Study of microbial and environmental interdependence within Mickey Hot Springs, located in the Alvord Desert of southeastern Oregon, requires a high-resolution geospatial network to characterize and correlate variations in microbial diversity, the physical and chemical conditions of hot spring vents, and structural control of the hydrogeologic system. Existing topographic maps, digital orthophotoquads, and digital elevation models do not provide adequate resolution and a spatial framework was developed using ground-based LIDAR coupled with photographic imaging of the hot spring surface morphology.

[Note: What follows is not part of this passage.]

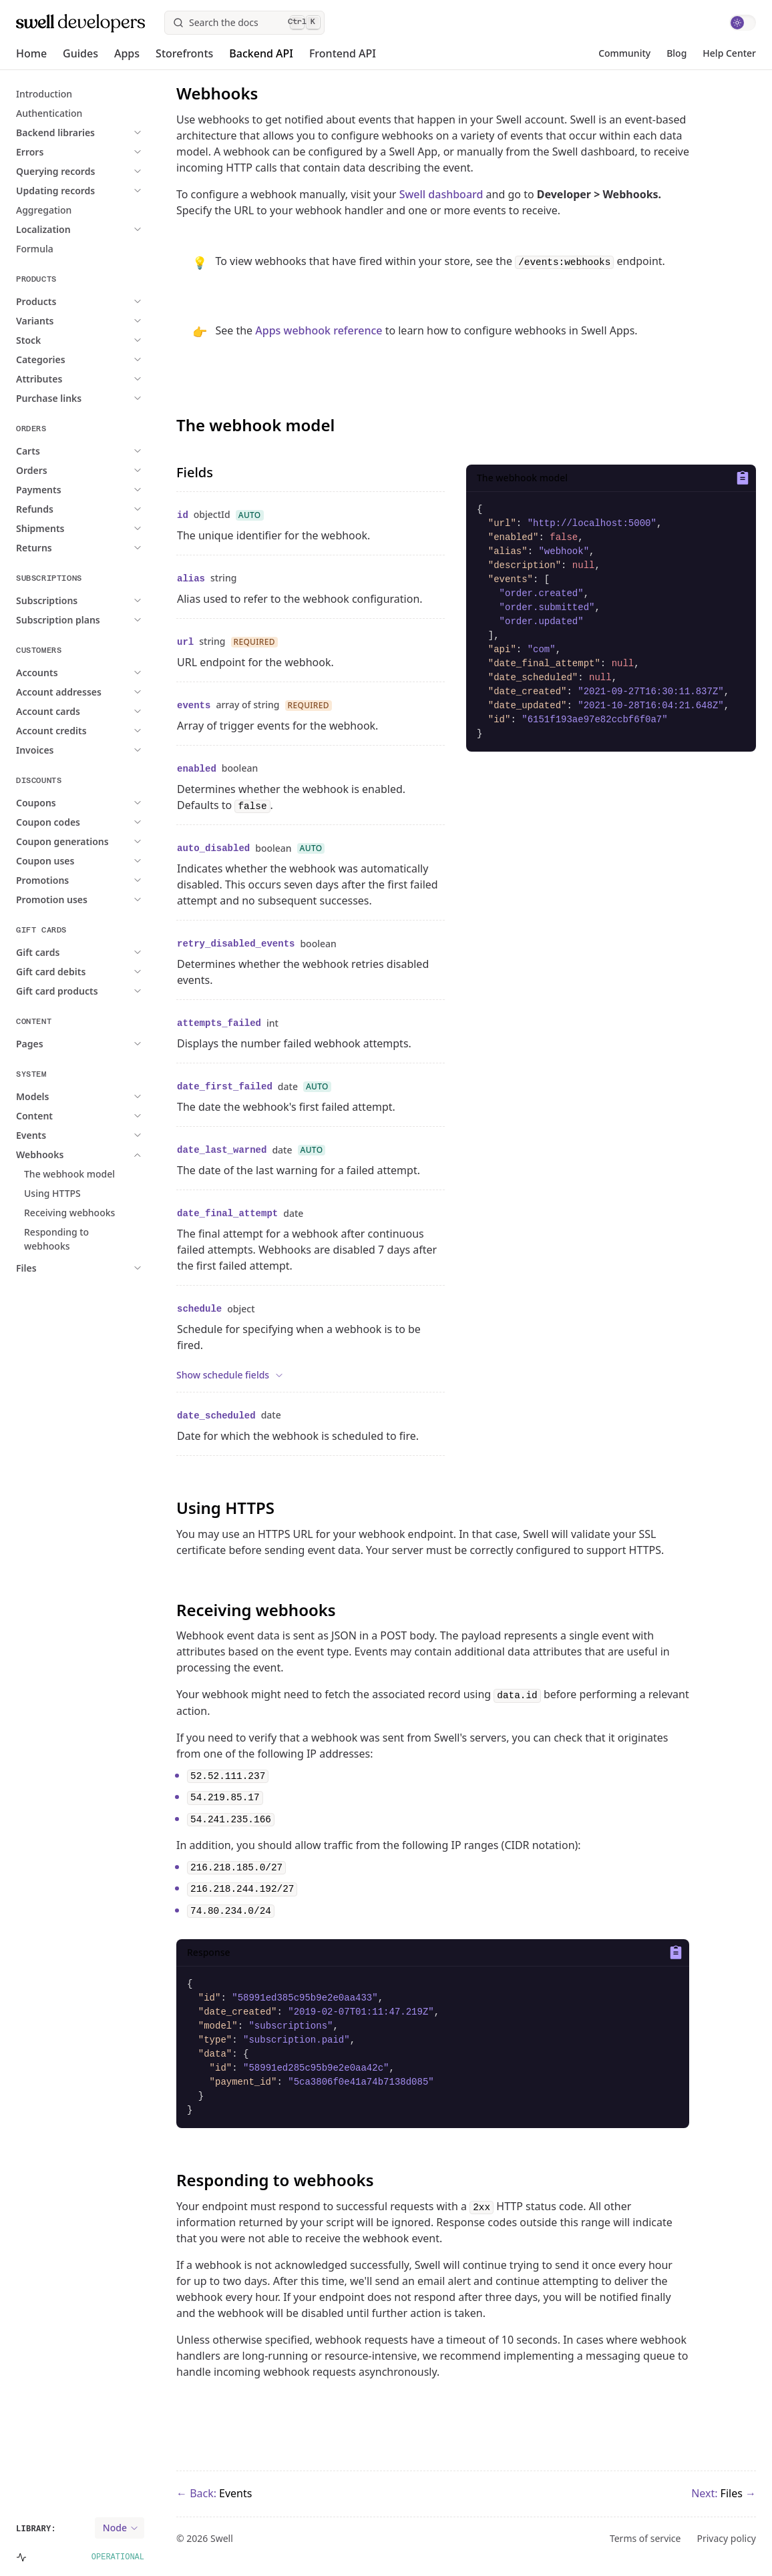 Image resolution: width=772 pixels, height=2576 pixels. I want to click on [expand Expand Categories], so click(104, 359).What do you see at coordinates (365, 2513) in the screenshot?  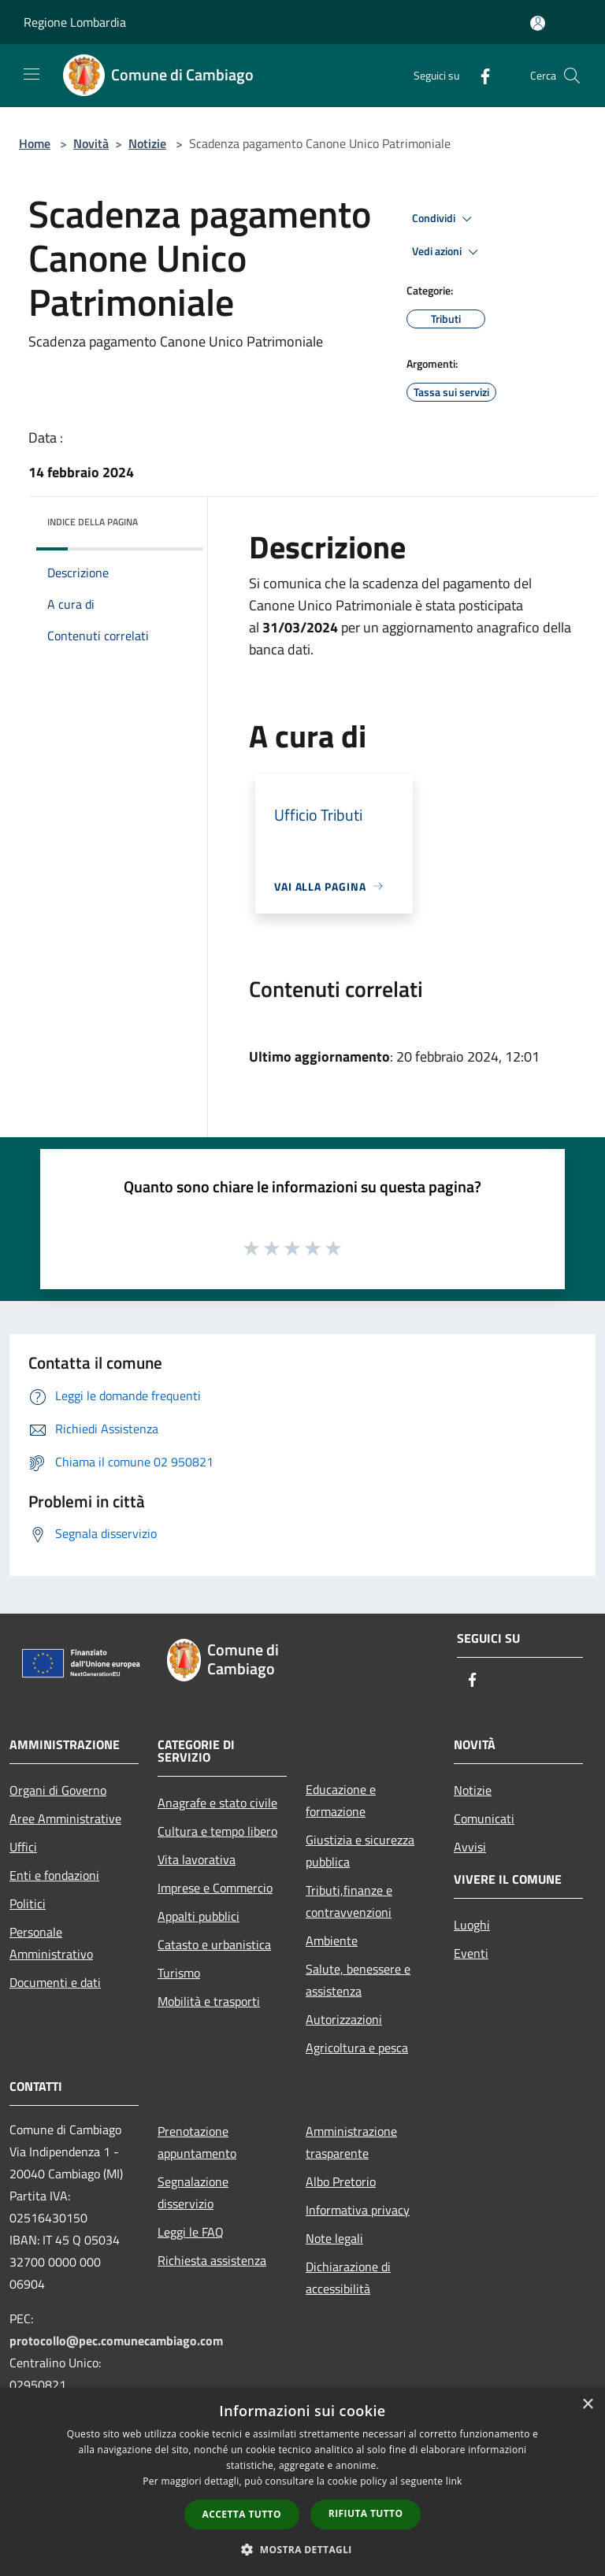 I see `Rifiuta tutto [button]` at bounding box center [365, 2513].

We employed a Riegl Z360 reflectorless laser scanner and acquired over 50 million sub-centimeter accuracy XYZ points along with intensities and RGB. Spatial control was global, provided by dual frequency Leica GPS receivers linked by FM radio. Surface morphology alone did not provide sufficient control on the nature of the substratum, and the area was digitally imaged using a Canon D60 digital camera (3000x2000 pixels per image). The digital photographs were transformed to conform to the high-resolution DEM using a Helmert minimization algorithm and tied to the surface morphology by GPS surveyed control points. This technology provides the means to capture detailed field relations in 3D for spatial registration, surface characterization, and archival preservation of critical field relations. Possibly more importantly, photorealistic imaging allows subsequent analysis and interpretation of field relations in the visualization laboratory without loss of spatial resolution.